National average price of diesel jumps 11.6 cents in one week

| 2/19/2008

Across the country, the average price for diesel fuel remained steady for two weeks in a row; however, the U.S. Energy Information Administration reports that the average price has jumped 11.6 cents from this past week’s numbers.

The national average diesel price was reported at $3.396 on Feb. 19, up from $3.280, which had held steady for the past two weeks. On average, cost for a gallon of fuel is still up 90.5 cents per gallon from a year ago.

The average price for ultra-low sulfur diesel increased 11.4 cents, while the average price for low-sulfur diesel jumped 13.2 cents in a week’s time.

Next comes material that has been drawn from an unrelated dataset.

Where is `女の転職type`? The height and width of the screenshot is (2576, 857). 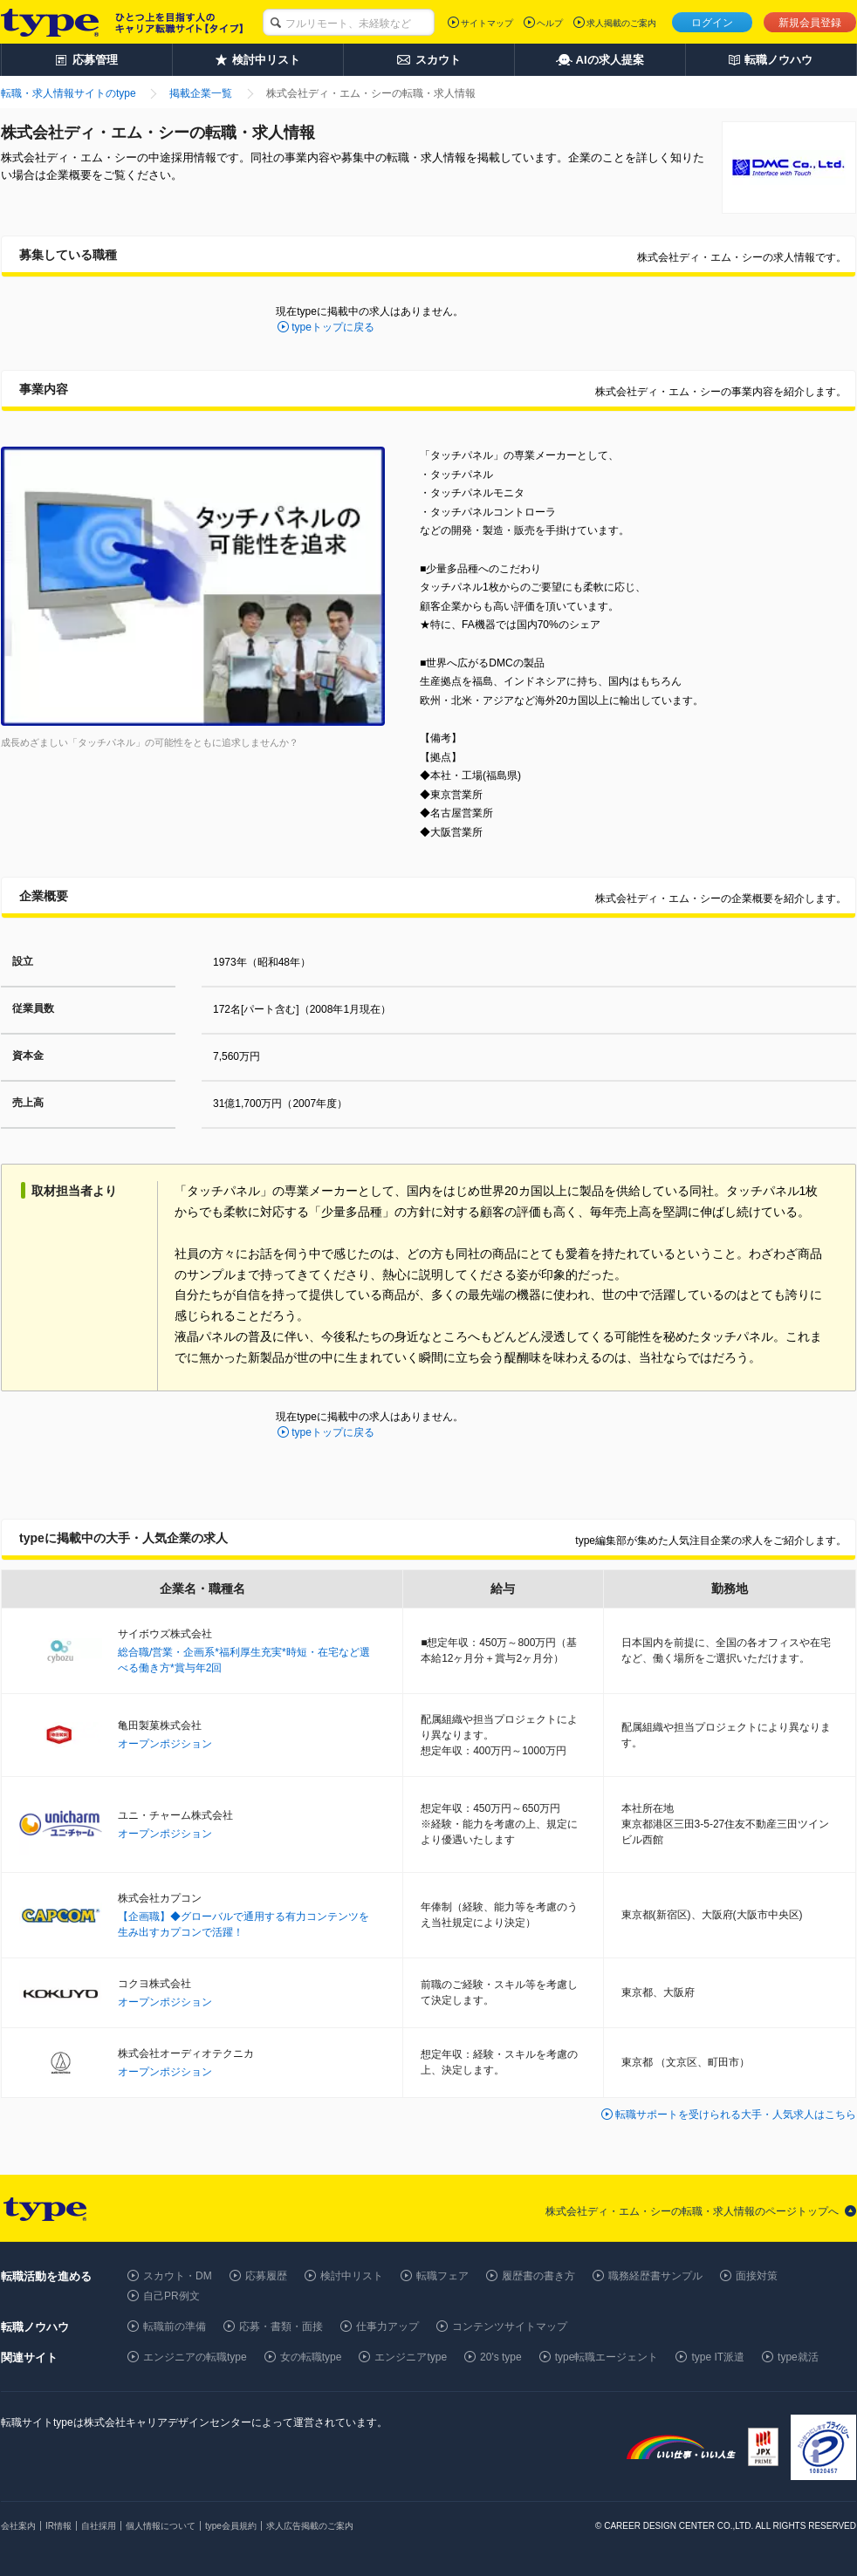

The New England region still continues to have the highest average price of fuel at $3.588, but the region didn’t experience nearly the same increase per gallon – up 4.6 cents – as many of the other regions in the U.S.

Every region noticed an increase in the price of ultra-low sulfur diesel, with the most significant increase being in the Gulf Coast region, which went from $3.241 last week to $3.370, an increase of 12.9 cents.

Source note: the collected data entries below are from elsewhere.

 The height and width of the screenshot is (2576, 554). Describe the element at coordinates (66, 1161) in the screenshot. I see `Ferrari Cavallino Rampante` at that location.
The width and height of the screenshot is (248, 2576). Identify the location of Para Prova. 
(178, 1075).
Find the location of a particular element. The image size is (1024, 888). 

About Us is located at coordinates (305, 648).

The Lower Atlantic Region experienced the second highest increase, up 12.5 cents from the previous week. California came in with the third highest fuel price increase, up 11.8 cents from a week ago.

The Central Atlantic jumped 11.6 cents to $3.534, while the East Coast region increased 11.5 cents to $3.459 from $3.344 a week ago. In the Midwest region, the cost per gallon increased 11.3 cents to $3.377, while the West Coast region showed an increase of 10.5 cents from $3.357 to $3.462.

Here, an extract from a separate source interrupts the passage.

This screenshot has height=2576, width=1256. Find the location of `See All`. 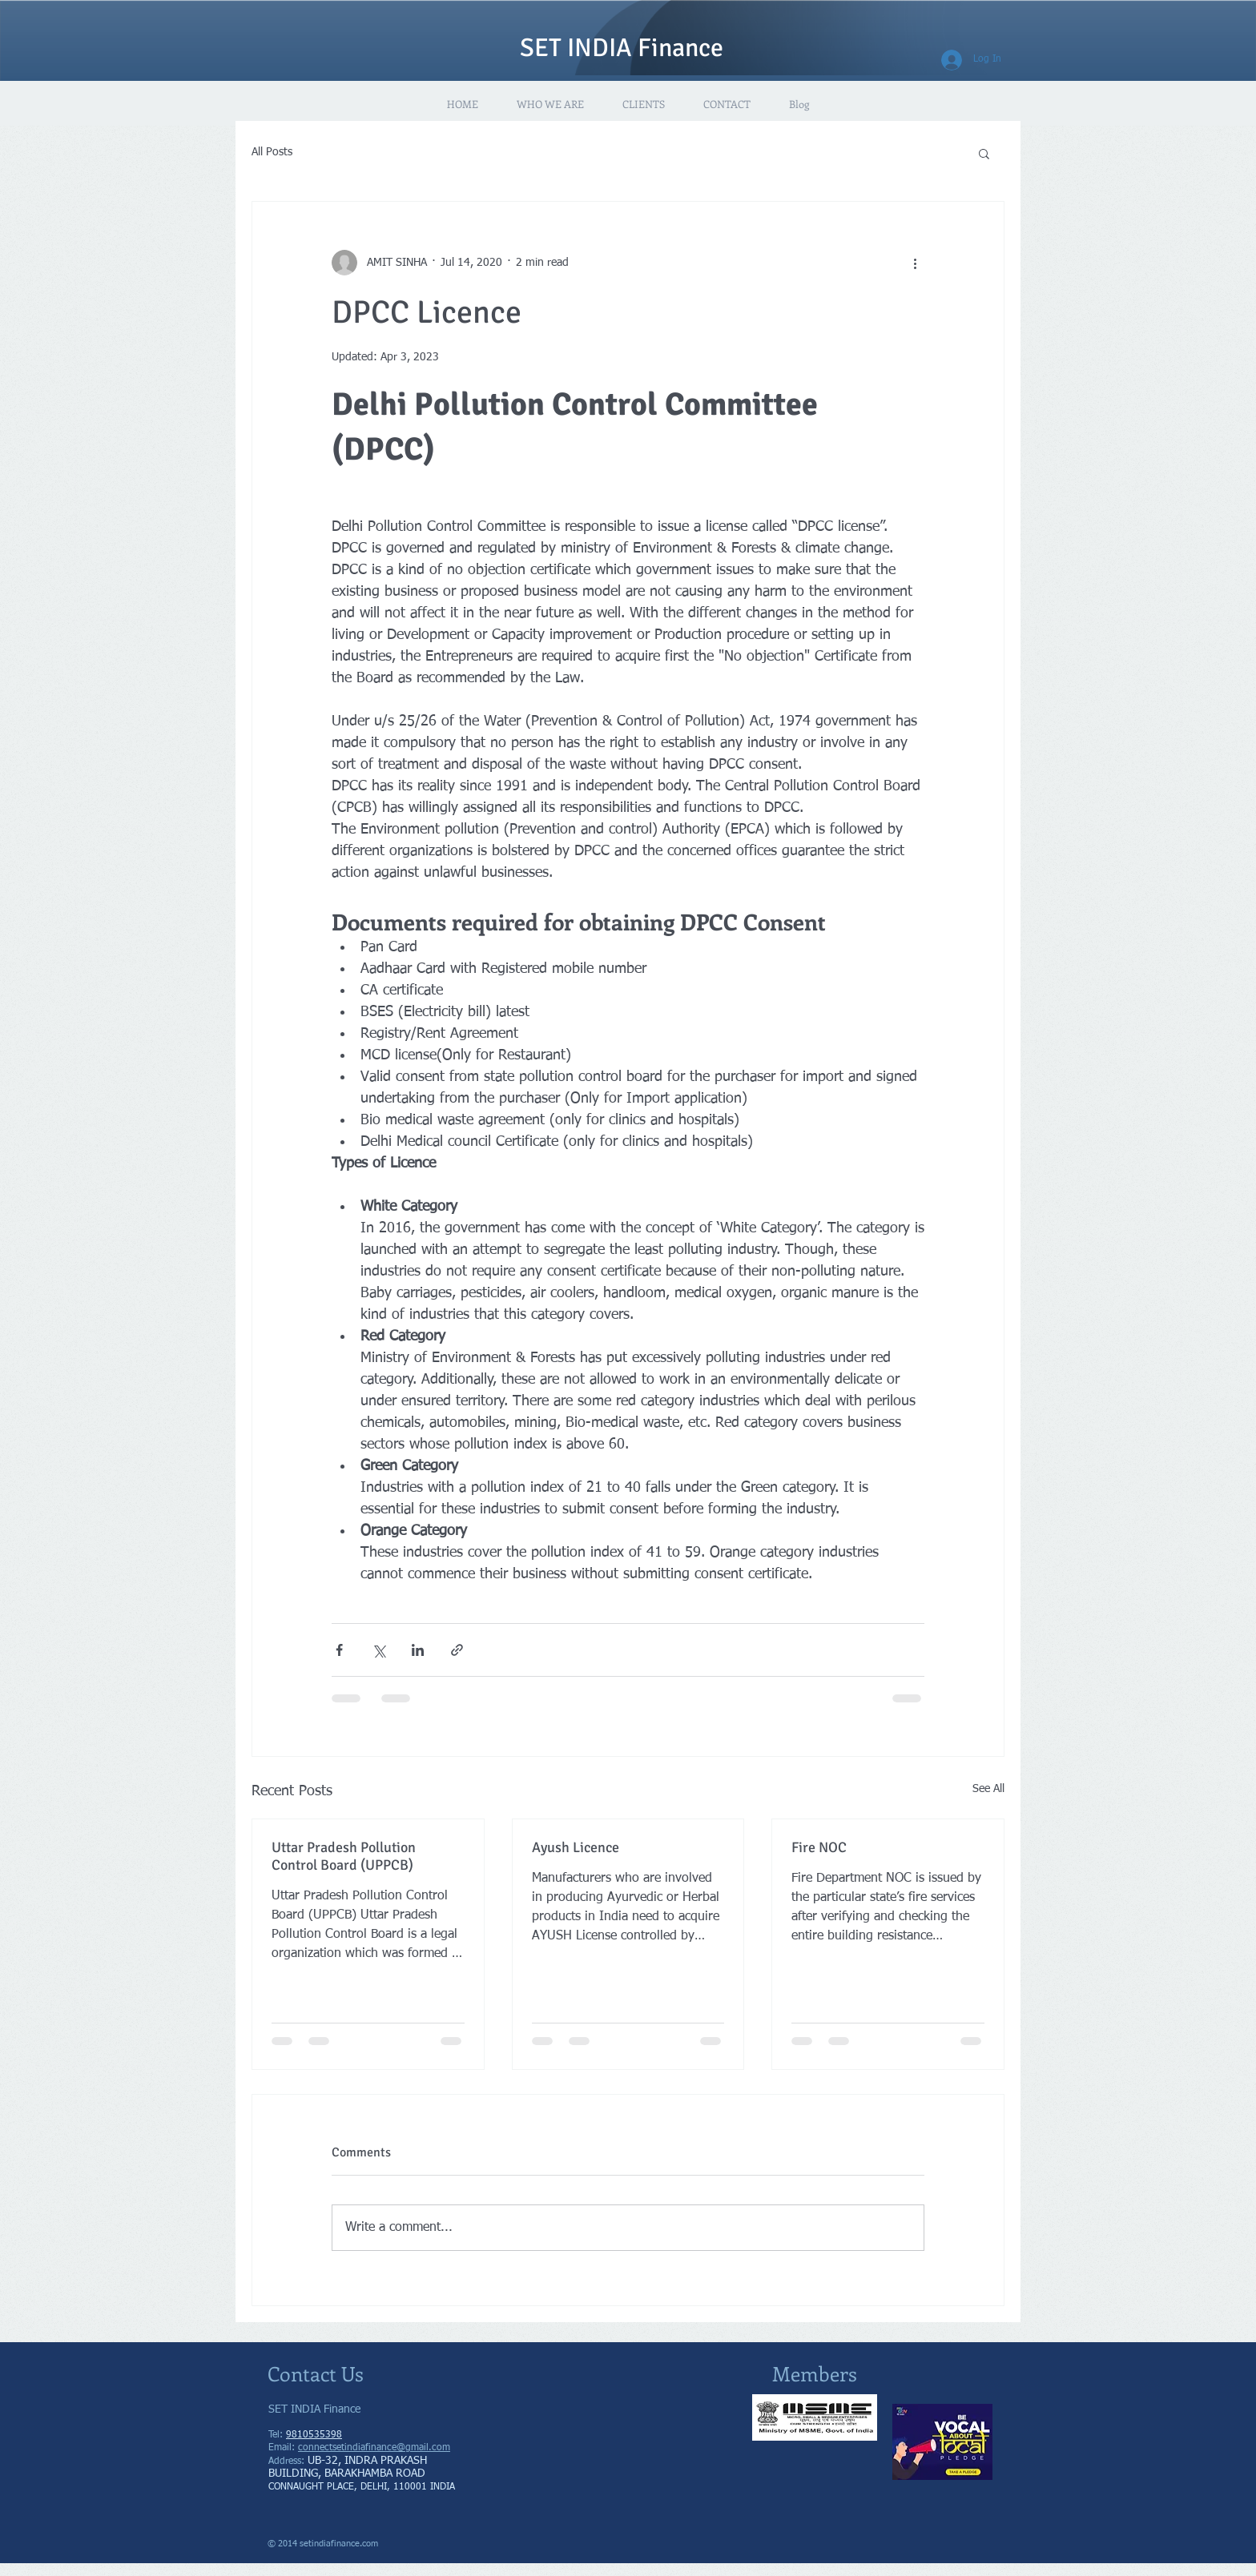 See All is located at coordinates (988, 1788).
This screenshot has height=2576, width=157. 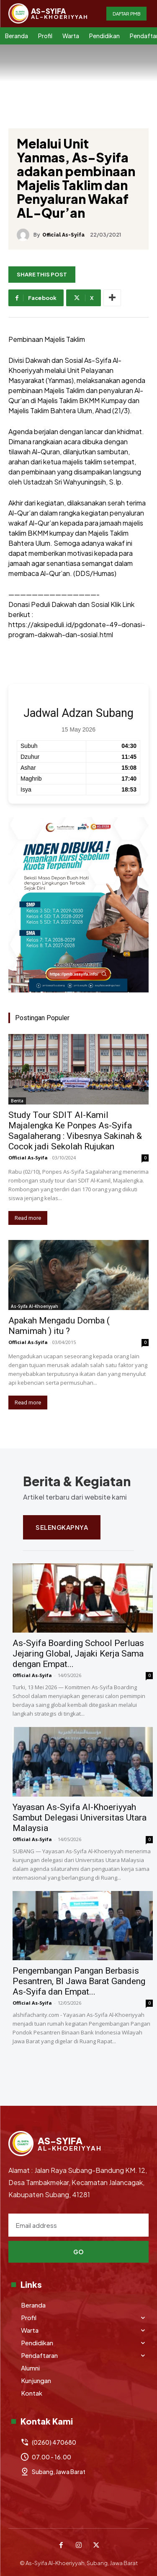 What do you see at coordinates (48, 13) in the screenshot?
I see `[Logo]` at bounding box center [48, 13].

If you are heading out west, you might want to fuel up in the Rocky Mountain region, which increased only 8.4 cents per gallon from $2.269 to $3.353, as compared to the 11- and 12-cent increases per gallon in other regions this week.

The cost for crude oil rose to $96.15 per barrel, according to the New York Mercantile Exchange. This is an increase of more than $5 per barrel from the previous week’s average.